By this time most of the other boys had come down into the playground, and were looking on with great interest. There was an element of romance in this promised combat which gave it additional attractions. It was like one of the struggles between knightly champions in the Waverley novels. Several of them would have fought till they couldn't see out of their eyes if it would have given them the least chance of obtaining favour in Dulcie's sight, and they all envied Dick, who was the only boy that was not unmercifully snubbed by their capricious little princess.
Paul alone was blind to the splendour of his privileges. He examined Tipping carefully, as the latter was still assuming a hostile attitude and chanting a sort of war-cry supposed to be an infallible incentive to strife.
"Yah, you're afraid!" he sang very offensively. "I wouldn't be a funk!"
"Pooh!" said Paul at last; "go away, sir, go away!"
"Go away, eh?" jeered Tipping. "Who are you to tell me to go away?
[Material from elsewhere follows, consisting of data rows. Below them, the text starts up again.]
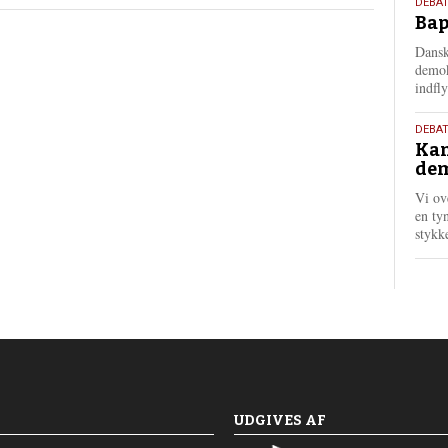
18.
m
DEBAT
Bap
maj
e
r
202
Dansk
e
demok
indfly
18.
DEBA
Kan
maj
dem
202
Vi ov
en tyn
stykk
UDGIVES AF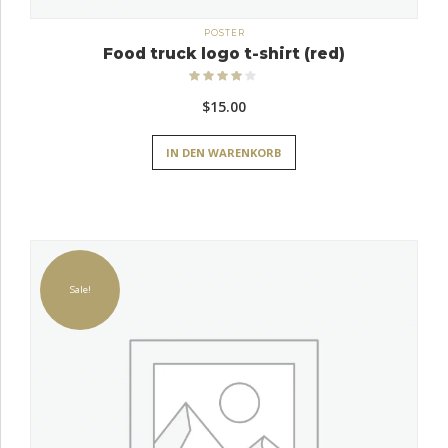
POSTER
Food truck logo t-shirt (red)
Bewertet
mit
4.00
$
15.00
von 5
IN DEN WARENKORB
Sale!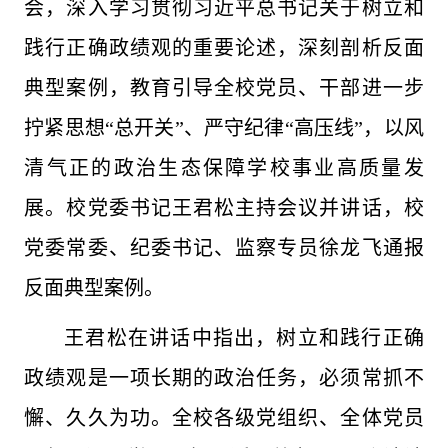
会，深入学习贯彻习近平总书记关于树立和
践行正确政绩观的重要论述，深刻剖析反面
典型案例，教育引导全校党员、干部进一步
拧紧思想“总开关”、严守纪律“高压线”，以风
清气正的政治生态保障学校事业高质量发
展。校党委书记王君松主持会议并讲话，校
党委常委、纪委书记、监察专员徐龙飞通报
反面典型案例。
王君松在讲话中指出，树立和践行正确
政绩观是一项长期的政治任务，必须常抓不
懈、久久为功。全校各级党组织、全体党员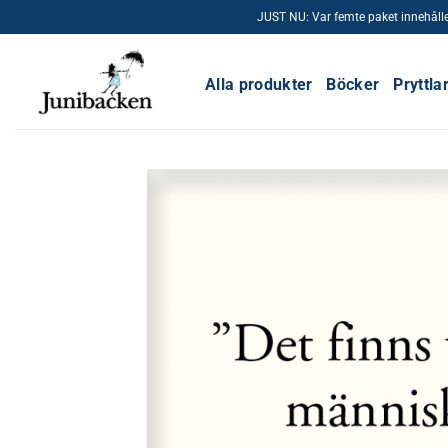
Skip
JUST NU: Var femte paket innehåller e
to
content
Alla produkter
Böcker
Pryttla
Go away yourself!"
"Certainly," said Paul, only too happy to oblige. But he found himself prevented by a ring of excited backers.
"Don't funk it, Dick!" cried some, forgetting recent ill-feeling in the necessity for partisanship. "Go in and settle him as you did that last time. I'll second you. You can do it!"
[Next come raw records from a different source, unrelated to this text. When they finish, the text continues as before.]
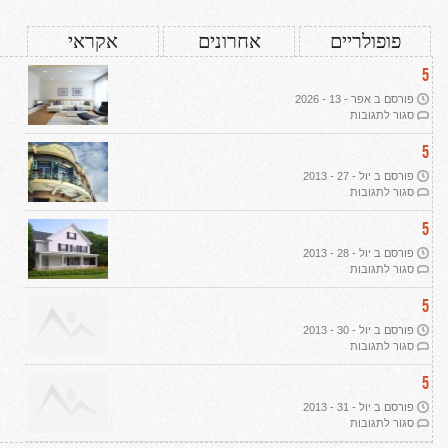
פופולריים
אחרונים
אקראי
5
פורסם ב אפר - 13 - 2026
על
סגור לתגובות
עיצוב
דירת
5
יוקרה
פורסם ב יול - 27 - 2013
ב-2026:
על
סגור לתגובות
שבעה
תמ"א
עקרונות
38
5
מנחים
ליוקרה
פורסם ב יול - 28 - 2013
אמיתית
על
סגור לתגובות
הפשרת
קרקע
5
פורסם ב יול - 30 - 2013
על
סגור לתגובות
רכישת
קרקע
5
חקלאית
פורסם ב יול - 31 - 2013
על
סגור לתגובות
אדריכלות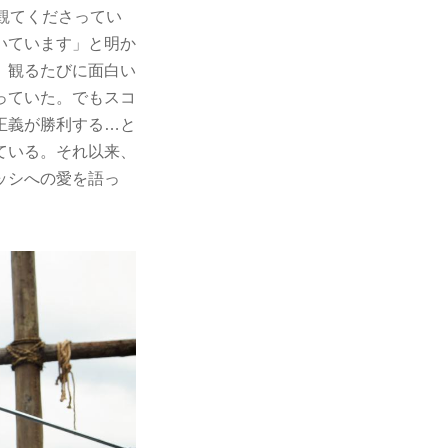
観てくださってい
いています」と明か
、観るたびに面白い
っていた。でもスコ
正義が勝利する…と
ている。それ以来、
ッシへの愛を語っ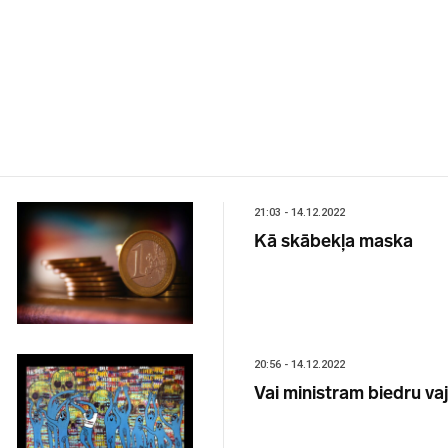
21:03 - 14.12.2022
Kā skābekļa maska
20:56 - 14.12.2022
Vai ministram biedru va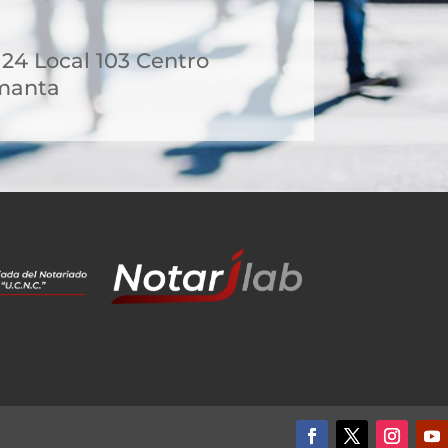
- 24 Local 103 Centro
manta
"Don't hit each other in the face," pleaded Dulcie, who had got upon a bench and was looking down into the ring—not, if the truth must be told, without a certain pleasurable excitement in the feeling that it was all about her.
And now Mr. Bultitude discovered that he was seriously expected to fight this great hulking boy, and that the sole reason for any disagreement was an utterly unfounded jealousy respecting this little girl Dulcie. He had not a grain of chivalry in his disposition—chivalry being an eminently unpractical virtue—and naturally he saw no advantage in letting himself be mauled for the sake of a child younger than his own daughter.